Wakil Ketua DPR Sufmi Dasco Ahmad melihat adanya gelombang penolakan di media sosial terhadap Revisi UU (RUU) TNI. Dia menegaskan, jika pasal-pasal yang tengah dibahas oleh DPR dan pemerintah berbeda dengan yang tersebar di media sosial.
"Karena penolakan-penolakan yang saya lihat di media sosial, itu substansi dan masalah dari pasal-pasal yang ada, itu sangat banyak yang tidak sesuai dengan yang dibahas," kata Dasco di kompleks Parlemen, Senayan, Jakarta, Senin (17/3).

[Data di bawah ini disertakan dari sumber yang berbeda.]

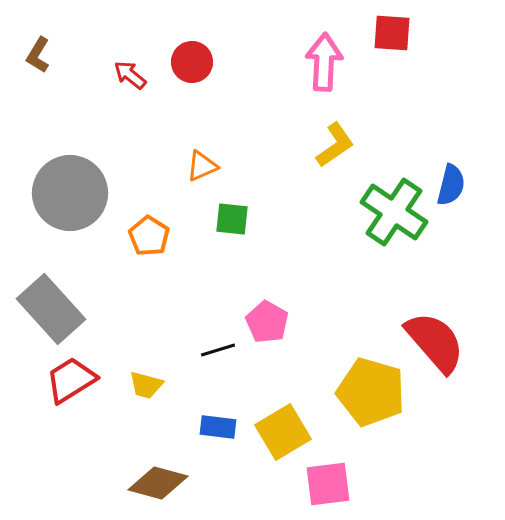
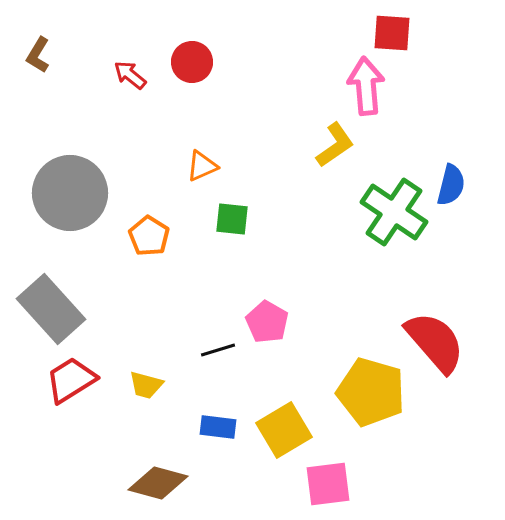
pink arrow: moved 42 px right, 24 px down; rotated 8 degrees counterclockwise
yellow square: moved 1 px right, 2 px up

Dia menjelaskan, DPR dan pemerintah hanya membahas tiga pasal saja dalam Revisi UU TNI. Menurutnya, pasal yang dibahas lebih kepada penguatan internal TNI.

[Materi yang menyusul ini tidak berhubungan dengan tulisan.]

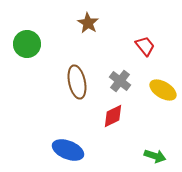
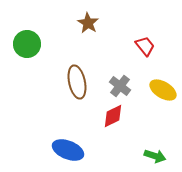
gray cross: moved 5 px down
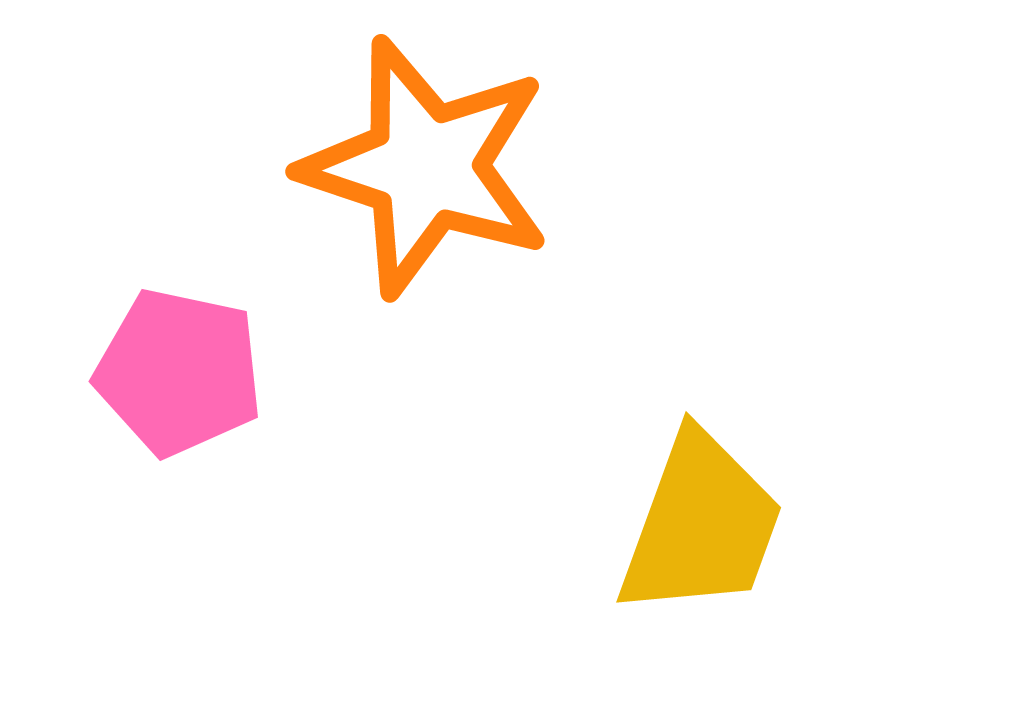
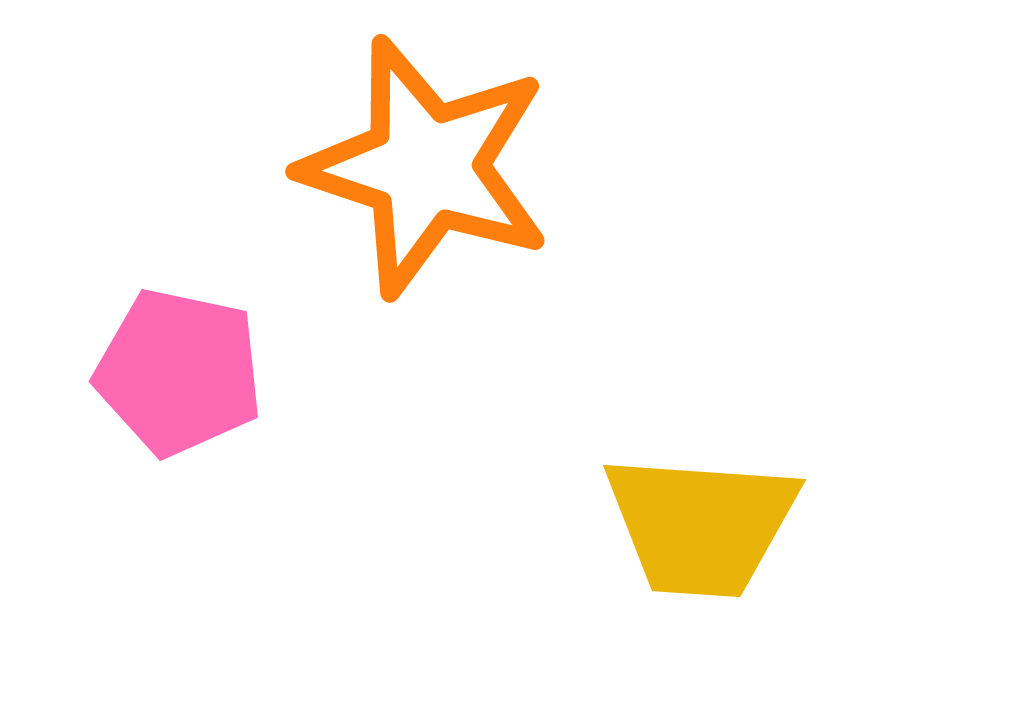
yellow trapezoid: rotated 74 degrees clockwise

"Nah hari ini kami menjelaskan bahwa hanya 3 pasal, dan pasal-pasal ini kalau dilihat hanya untuk penguatan internal ke dalam dan lebih kemudian memasukkan yang sudah ada ke dalam undang-undang supaya tidak ada pelanggaran undang-undang, justru itu," ujarnya.

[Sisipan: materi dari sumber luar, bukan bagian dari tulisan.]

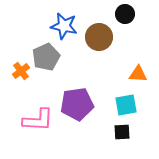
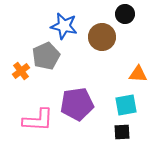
brown circle: moved 3 px right
gray pentagon: moved 1 px up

Dia pun membantah dwifungsi ABRI akan diberlakukan kembali dalam RUU TNI.
"Nah bahwa kemudian ada yang berkembang tentang ada dwifungsi, TNI dan lain-lain, saya rasa kalau sudah lihat pasal-pasal itu sudah jelas bahwa kami juga di DPR akan menjaga supremasi sipil dan lain-lain," tegas dia.
Dia menegaskan KomisI DPR bersama pemerintah tidak ada niatan menghidupkan kembali dwifungsi ABRI dalam RUU TNI. Dia mengklaim DPR tetap menjaga supremasi hukum.
"Dan lain-lain, dan tentunya rekan-rekan dapat membaca nanti, dan dapat menilai tentang apa yang kemudian direvisi," imbuh Dasco.